Common examples include:
Minimum Cash Balance – Requirement to keep a minimum cash balance to ensure funds are available for debt service. Can be structured as an absolute dollar amount or percentage of outstanding debt.
Current Ratio – Divide current assets by current liabilities. Demonstrates short-term liquidity to cover near-term obligations. A typical covenant might require maintaining a ratio > 1.2x.
Debt Service Coverage Ratio (DSCR) – Measure EBITDA against debt obligations due over the next 12 months. Indicates ability to service debt from operating cash flow. A typical DSCR covenant is > 1.25x.
Total Debt / EBITDA – Indicates the number of years of cash flow required to pay off total debt. Higher leverage translates to higher risk. A typical covenant might cap this ratio at 3.0x – 5.0x.
Tangible Net Worth – Measure of equity required to be maintained, defined as assets minus liabilities minus intangibles like goodwill and patents. Used to avoid excessive leverage.
Breaching a financial covenant signals deteriorating financial health and puts the borrower in technical default even if payments are current. It also restricts access to any undrawn funds until cured or waived.
Operational Covenants
While financial covenants focus on dollars and cents, operational covenants govern how the business operates.
Collateral Coverage – If secured by collateral, the facility will require maintaining a minimum collateral coverage ratio against outstanding balances. Declines in collateral value could trigger default.
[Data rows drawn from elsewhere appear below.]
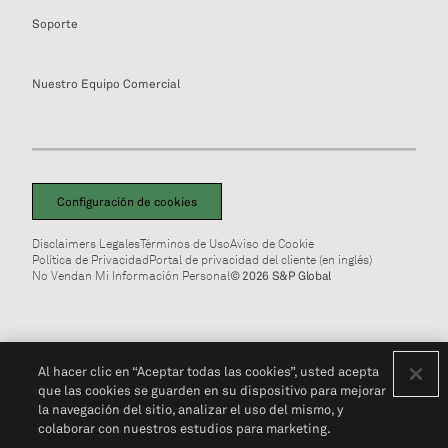
Soporte
Nuestro Equipo Comercial
Configuración de cookies
Disclaimers Legales
Términos de Uso
Aviso de Cookie
Política de Privacidad
Portal de privacidad del cliente (en inglés)
No Vendan Mi Información Personal
© 2026 S&P Global
Al hacer clic en “Aceptar todas las cookies”, usted acepta
que las cookies se guarden en su dispositivo para mejorar
la navegación del sitio, analizar el uso del mismo, y
colaborar con nuestros estudios para marketing.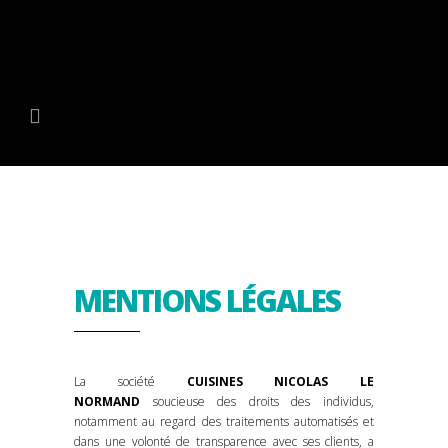
MENTIONS LÉGALES
La société
CUISINES NICOLAS LE
NORMAND
soucieuse des droits des individus,
notamment au regard des traitements automatisés et
dans une volonté de transparence avec ses clients, a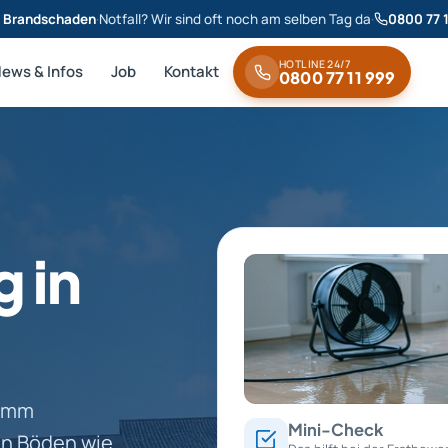
& Brandschaden
·
Notfall? Wir sind oft noch am selben Tag da
·
0800 77 
HOTLINE 24/7
News & Infos
Job
Kontakt
0800 77 11 999
 in
3 mm
Mini-Check
en Böden wie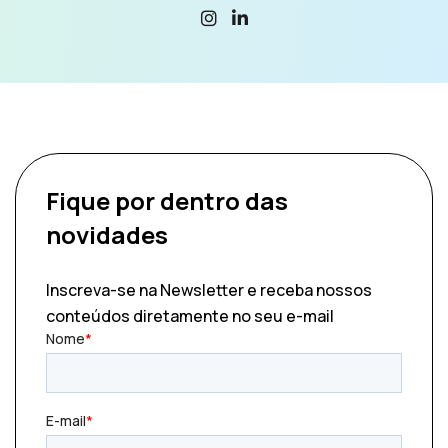
Fique por dentro
das
novidades
Inscreva-se na Newsletter e receba nossos
conteúdos diretamente no seu e-mail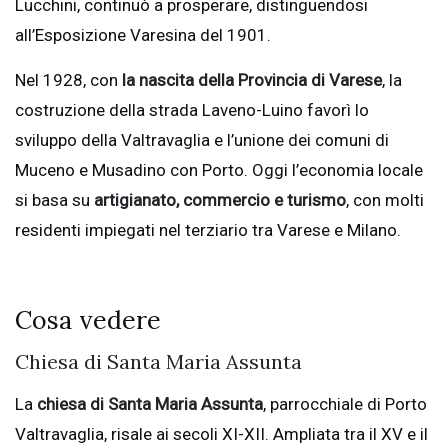
Lucchini, continuò a prosperare, distinguendosi
all’Esposizione Varesina del 1901.
Nel 1928, con
la nascita della Provincia di Varese
, la
costruzione della strada Laveno-Luino favorì lo
sviluppo della Valtravaglia e l’unione dei comuni di
Muceno e Musadino con Porto. Oggi l’economia locale
si basa su
artigianato, commercio e turismo
, con molti
residenti impiegati nel terziario tra Varese e Milano.
Cosa vedere
Chiesa di Santa Maria Assunta
La
chiesa di Santa Maria Assunta
, parrocchiale di Porto
Valtravaglia, risale ai secoli XI-XII. Ampliata tra il XV e il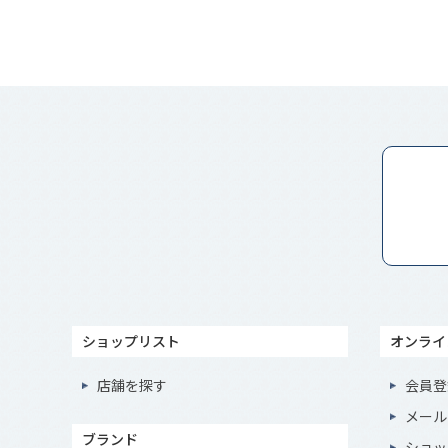
ショップリスト
オンライ
店舗を探す
会員登
メール
ブランド
ショッ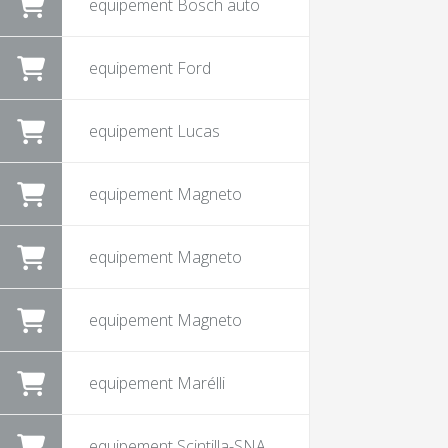
equipement Bosch auto
equipement Ford
equipement Lucas
equipement Magneto
equipement Magneto
equipement Magneto
equipement Marélli
equipement Scintilla-SNA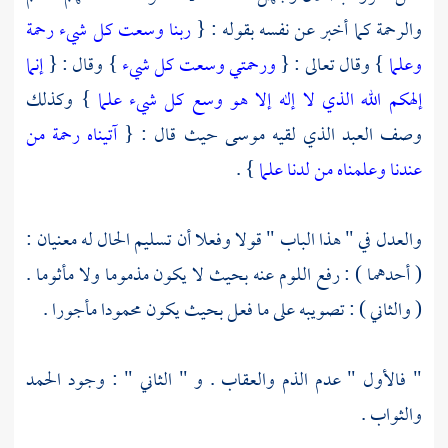
والرحمة كما أخبر عن نفسه بقوله : {
ربنا وسعت كل شيء رحمة
وعلما
} وقال تعالى : {
ورحمتي وسعت كل شيء
} وقال : {
إنما
إلهكم الله الذي لا إله إلا هو وسع كل شيء علما
} وكذلك
وصف العبد الذي لقيه
موسى
حيث قال : {
آتيناه رحمة من
عندنا وعلمناه من لدنا علما
} .
والعدل في " هذا الباب " قولا وفعلا أن تسليم الحال له معنيان :
( أحدهما ) : رفع اللوم عنه بحيث لا يكون مذموما ولا مأثوما .
( والثاني ) : تصويبه على ما فعل بحيث يكون محمودا مأجورا .
" فالأول " عدم الذم والعقاب . و " الثاني " : وجود الحمد
والثواب .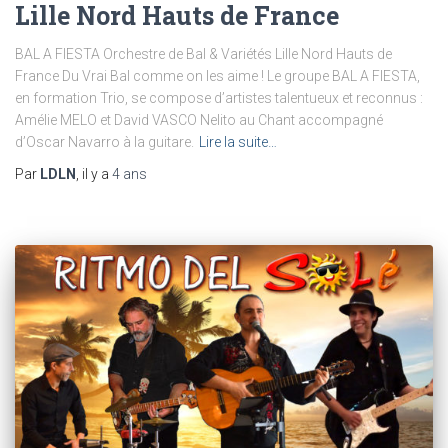
Lille Nord Hauts de France
BAL A FIESTA Orchestre de Bal & Variétés Lille Nord Hauts de
France Du Vrai Bal comme on les aime ! Le groupe BAL A FIESTA,
en formation Trio, se compose d’artistes talentueux et reconnus :
Amélie MELO et David VASCO Nelito au Chant accompagné
d’Oscar Navarro à la guitare.
Lire la suite…
Par
LDLN
, il y a
4 ans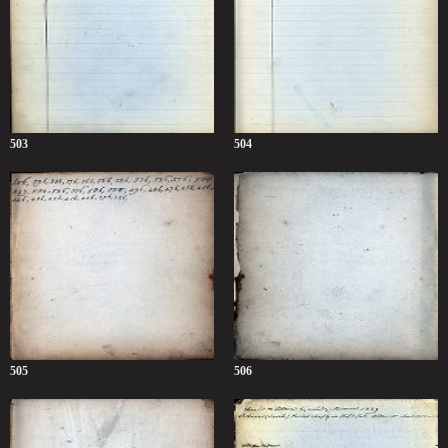
503
504
505
506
Dividend Restrictions – Limit payments of dividends, distributions, management fees or other transfers of cash to equity holders so capital remains invested in the business.
Acquisition Restrictions – Prohibit or limit acquiring other companies to avoid substantially altering the risk profile or over-leveraging. Certain sized deals may require lender approval.
Disposition of Assets – Require lender notification or consent before selling material assets leading to declines in collateral value or cash flow.
Change of Control – Require immediate repayment of outstanding balances if a percentage of ownership transfers without lender approval to avoid unexpected risks.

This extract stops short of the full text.